Canadian Neighbor Pharmacy: Discussion of Cognitive Impairment in Patients with Obstructive Sleep Apnea and Associated Hypoxemia
This study shows that a large majority of patients with sleep apnea and associated hypoxemia have cognitive impairment. In addition, this study demonstrates that patients with sleep apnea and associated hypoxemia have poorer cognitive functioning than such patients without hypoxemia. The hypoxemic patients with sleep apnea had a significantly greater number of performance scores in the impaired range than patients without hypoxemia. Finally, the degree of hypoxemia during the awake and sleeping states was significantly correlated with the degree of cognitive impairment in patients with sleep apnea.
Hypoxemia during both wakefulness and sleep may cause a disruption in the biochemical and hemodynamic state of the central nervous system. Hypoxemia markedly affects central neurotransmitter function and brain adenosine levels in animals. Hypoxemia and hypercapnia also significantly increase cerebral blood flow in humans. Given such disruptions in the central nervous system, it is not surprising that previous investigators have found an association of hypoxemia with cognitive dysfunction in humans at high altitudes and in patients with severe COPD.
Previous investigators have found hypoxemia to be associated with impaired cognitive functioning in humans. Poor judgment, decreased memory, and impaired ability to perform complex tasks have been described in humans at high altitude.The severity of these impaired cognitive functions is said to be related to the subjects lowered PaO2 Other investigators have found cognitive function to be impaired in hypoxemic patients with COPD. Priga-tano et al found that performance on individual neuropsychologic tests as well as overall indices of neuropsychologic functioning significantly correlated with awake Pa02 in patients with COPD. Nocturnal hypoxemia was not examined in these studies at high altitude or with chronic pulmonary disease.

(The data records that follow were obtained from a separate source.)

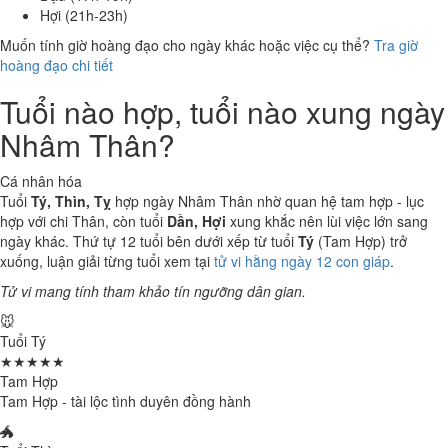
Hợi (21h-23h)
Muốn tính giờ hoàng đạo cho ngày khác hoặc việc cụ thể?
Tra giờ
hoàng đạo chi tiết
Tuổi nào hợp, tuổi nào xung ngày
Nhâm Thân?
Cá nhân hóa
Tuổi
Tý, Thìn, Tỵ
hợp ngày Nhâm Thân nhờ quan hệ tam hợp - lục
hợp với chi Thân, còn tuổi
Dần, Hợi
xung khắc nên lùi việc lớn sang
ngày khác. Thứ tự 12 tuổi bên dưới xếp từ tuổi
Tý
(Tam Hợp) trở
xuống, luận giải từng tuổi xem tại
tử vi hằng ngày 12 con giáp
.
Tử vi mang tính tham khảo tín ngưỡng dân gian.
🐭
Tuổi Tý
★★★★★
Tam Hợp
Tam Hợp - tài lộc tình duyên đồng hành
🐲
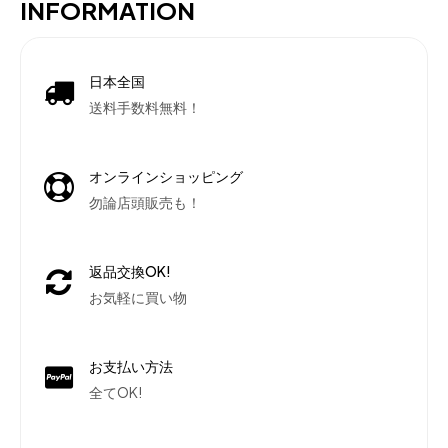
INFORMATION
日本全国
送料手数料無料！
オンラインショッピング
勿論店頭販売も！
返品交換OK!
お気軽に買い物
お支払い方法
全てOK!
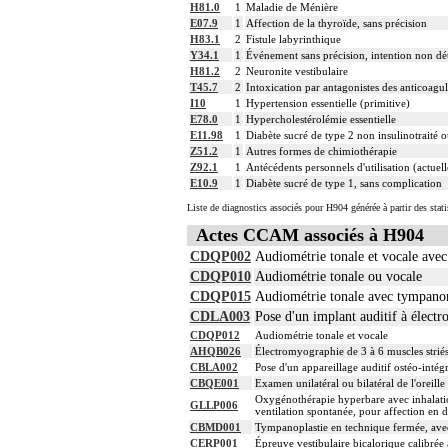
H81.0
1
Maladie de Ménière
E07.9
1
Affection de la thyroïde, sans précision
H83.1
2
Fistule labyrinthique
Y34.1
1
Événement sans précision, intention non dét
H81.2
2
Neuronite vestibulaire
T45.7
2
Intoxication par antagonistes des anticoagul
I10
1
Hypertension essentielle (primitive)
E78.0
1
Hypercholestérolémie essentielle
E11.98
1
Diabète sucré de type 2 non insulinotraité o
Z51.2
1
Autres formes de chimiothérapie
Z92.1
1
Antécédents personnels d'utilisation (actuel
E10.9
1
Diabète sucré de type 1, sans complication
Liste de diagnostics associés pour H904 générée à partir des stat
Actes CCAM associés à H904
CDQP002
Audiométrie tonale et vocale ave
CDQP010
Audiométrie tonale ou vocale
CDQP015
Audiométrie tonale avec tympano
CDLA003
Pose d'un implant auditif à électr
CDQP012
Audiométrie tonale et vocale
AHQB026
Électromyographie de 3 à 6 muscles striés 
CBLA002
Pose d'un appareillage auditif ostéo-inté
CBQE001
Examen unilatéral ou bilatéral de l'oreil
Oxygénothérapie hyperbare avec inhalatio
GLLP006
ventilation spontanée, pour affection en 
CBMD001
Tympanoplastie en technique fermée, ave
CERP001
Épreuve vestibulaire bicalorique calibr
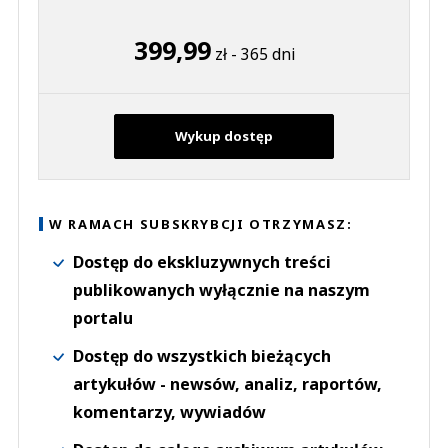
399,99
zł - 365 dni
Wykup dostęp
W RAMACH SUBSKRYBCJI OTRZYMASZ:
Dostęp do ekskluzywnych treści
publikowanych wyłącznie na naszym
portalu
Dostęp do wszystkich bieżących
artykułów - newsów, analiz, raportów,
komentarzy, wywiadów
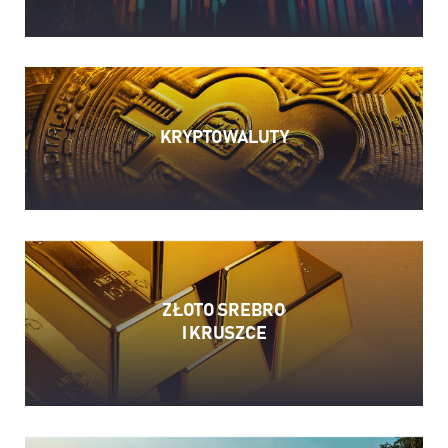
KRYPTOWALUTY
ZŁOTO SREBRO
I KRUSZCE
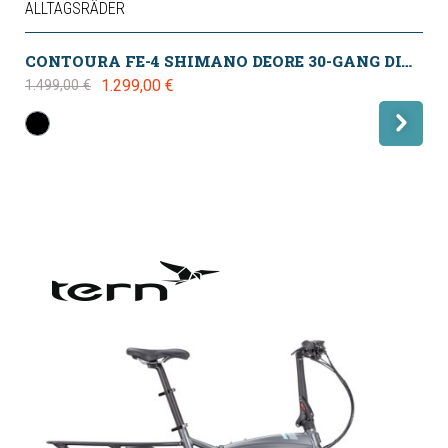
ALLTAGSRÄDER
CONTOURA FE-4 SHIMANO DEORE 30-GANG DIAMANT 2024
1.299,00 €
1.499,00 €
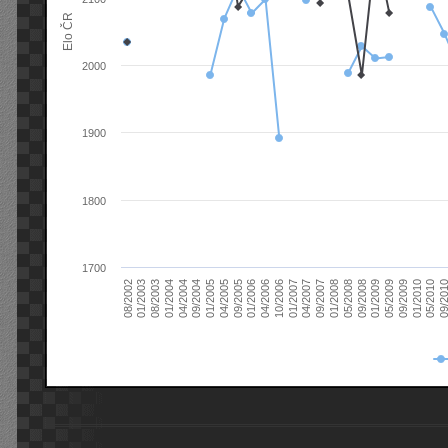
Elo ČR
2000
1900
1800
1700
08/2003
05/2009
01/2003
01/2009
08/2002
09/2008
05/2008
01/2008
09/2007
04/2007
01/2007
10/2006
04/2006
01/2006
09/2005
04/2005
01/2005
09/20
09/2004
05/2010
04/2004
01/2010
01/2004
09/2009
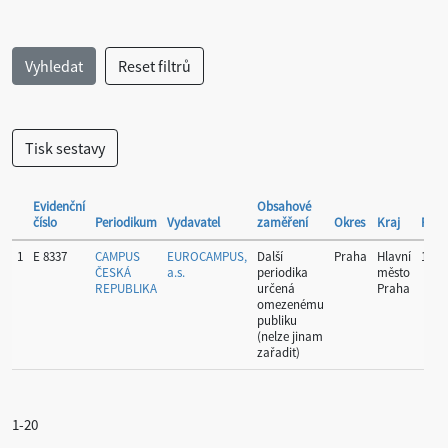
Evidenční
Obsahové
číslo
Periodikum
Vydavatel
zaměření
Okres
Kraj
Perio
1
E 8337
CAMPUS
EUROCAMPUS,
Další
Praha
Hlavní
10
ČESKÁ
a.s.
periodika
město
REPUBLIKA
určená
Praha
omezenému
publiku
(nelze jinam
zařadit)
1-20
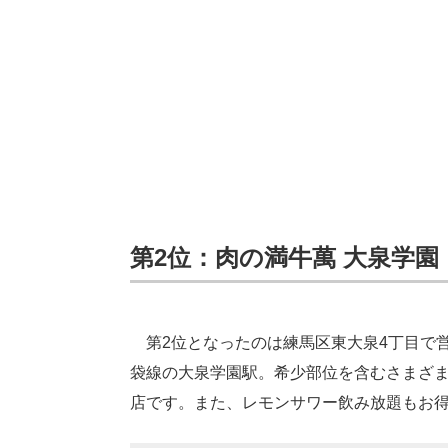
第2位：肉の満牛萬 大泉学園（4
第2位となったのは練馬区東大泉4丁目で営
袋線の大泉学園駅。希少部位を含むさまざ
店です。また、レモンサワー飲み放題もお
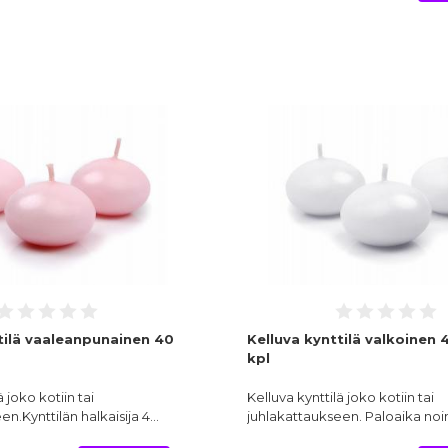
tilä vaaleanpunainen 40
Kelluva kynttilä valkoinen 
kpl
ä joko kotiin tai
Kelluva kynttilä joko kotiin tai
en.Kynttilän halkaisija 4…
juhlakattaukseen. Paloaika noi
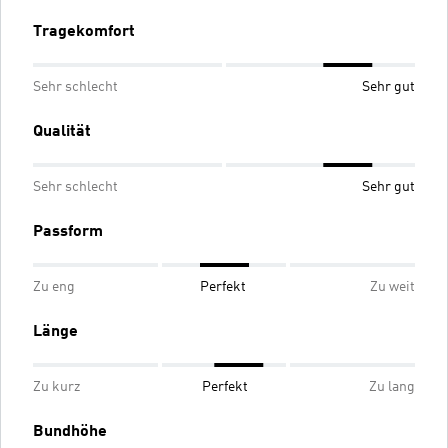
Tragekomfort
Sehr schlecht
Sehr gut
Qualität
Sehr schlecht
Sehr gut
Passform
Zu eng
Perfekt
Zu weit
Länge
Zu kurz
Perfekt
Zu lang
Bundhöhe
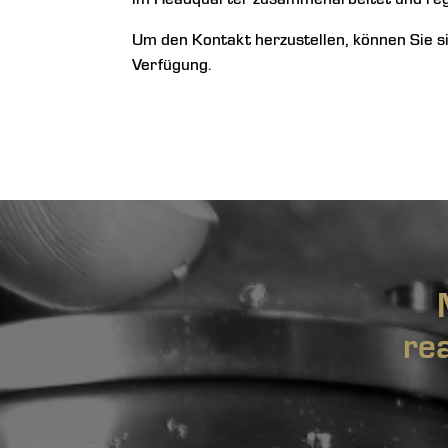
Um den Kontakt herzustellen, können Sie s
Verfügung.
re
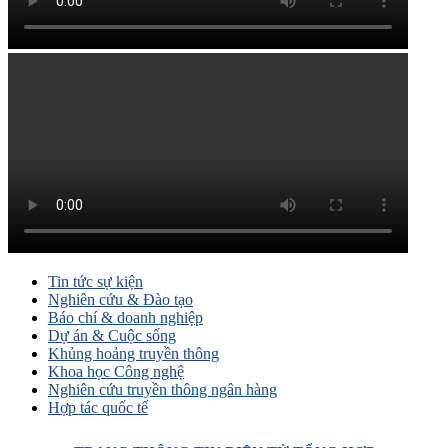
Tin tức sự kiện
Nghiên cứu & Đào tạo
Báo chí & doanh nghiệp
Dự án & Cuộc sống
Khủng hoảng truyền thông
Khoa học Công nghệ
Nghiên cứu truyền thông ngân hàng
Hợp tác quốc tế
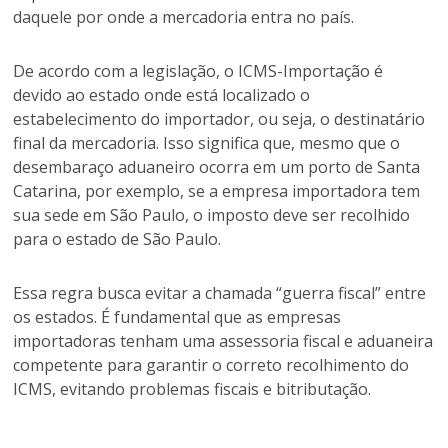
daquele por onde a mercadoria entra no país.
De acordo com a legislação, o ICMS-Importação é
devido ao estado onde está localizado o
estabelecimento do importador, ou seja, o destinatário
final da mercadoria. Isso significa que, mesmo que o
desembaraço aduaneiro ocorra em um porto de Santa
Catarina, por exemplo, se a empresa importadora tem
sua sede em São Paulo, o imposto deve ser recolhido
para o estado de São Paulo.
Essa regra busca evitar a chamada “guerra fiscal” entre
os estados. É fundamental que as empresas
importadoras tenham uma assessoria fiscal e aduaneira
competente para garantir o correto recolhimento do
ICMS, evitando problemas fiscais e bitributação.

Two previous studies have described cognitive impairment in patients with sleep apnea. One study reported significant relationships between cognitive performance and sleep-related respiratory disturbances in 41 elderly men. Impairment of visuospacial reasoning, memory, and psychomotor speed were positively correlated with the numbers of disturbed breathing events during sleep. The second study demonstrated cognitive impairment in 76 percent of patients with severe sleep apnea. These patients had deficits in thinking, perception, memory, communication, and the ability to learn new information. The 76 percent rate of cognitive impairment in these patients is similar to the 89 percent rate found in the hypoxemic patients with obstructive sleep apnea in our study. Although the authors of each of these two studies suggested that associated hypoxemia was an important cause of cognitive impairments, measurements of hypoxemia during the sleeping and awake states were either not reported or qualitatively described in these studies. In addition, sleep architecture and sleep fragmentation were not analyzed in relation to cognitive impairment in these studies. Canadian Neighbor Pharmacy website is a source containing all news that you need.
Our findings suggest that sleep fragmentation is a less important cause of cognitive impairment than hypoxemia in sleep apnea. The multiple awakenings and movement arousals caused by apneas and hypoxemia fragmented the sleep of hypoxemic patients with obstructive sleep apnea; however, this disruption of sleep did not significantly correlate with overall cognitive impairment in our patients with sleep apnea. In addition, the percentage of total sleep time in stages 3 and 4 sleep and the number of desaturations per hour of sleep were not significantly related with overall cognitive impairment in patients with sleep apnea. The lack of significant linear correlation between variables reflecting sleep fragmentation and overall cognitive impairment does not exclude a role of sleep fragmentation in producing cognitive impairment. Both groups of patients have marked sleep fragmentation, and a threshold effect could be present. Sleep fragmentation, nocturnal hypoxemia, and sleep deprivation can produce daytime somnolence, and daytime somnolence is a potential mechanism of cognitive impairment in patients with sleep apnea. Further studies are needed to clarify the role of sleep fragmentation in impairing cognitive functioning.
Although this study shows statistically significant correlations between overall cognitive impairment and measures of both awake and sleeping hypoxemia, no direct role of hypoxemia as a cause of cognitive dysfunction is proven. In addition, the high correlations among median Sa02 during sleep and awake Pa02 do not allow separation between effects of awake and sleeping hypoxemia upon cognitive functioning. Further studies using either daytime or nocturnal oxygen supplementation may help to define the relative importance of awake and sleeping hypoxemia in maintaining cognitive functioning in patients with sleep apnea.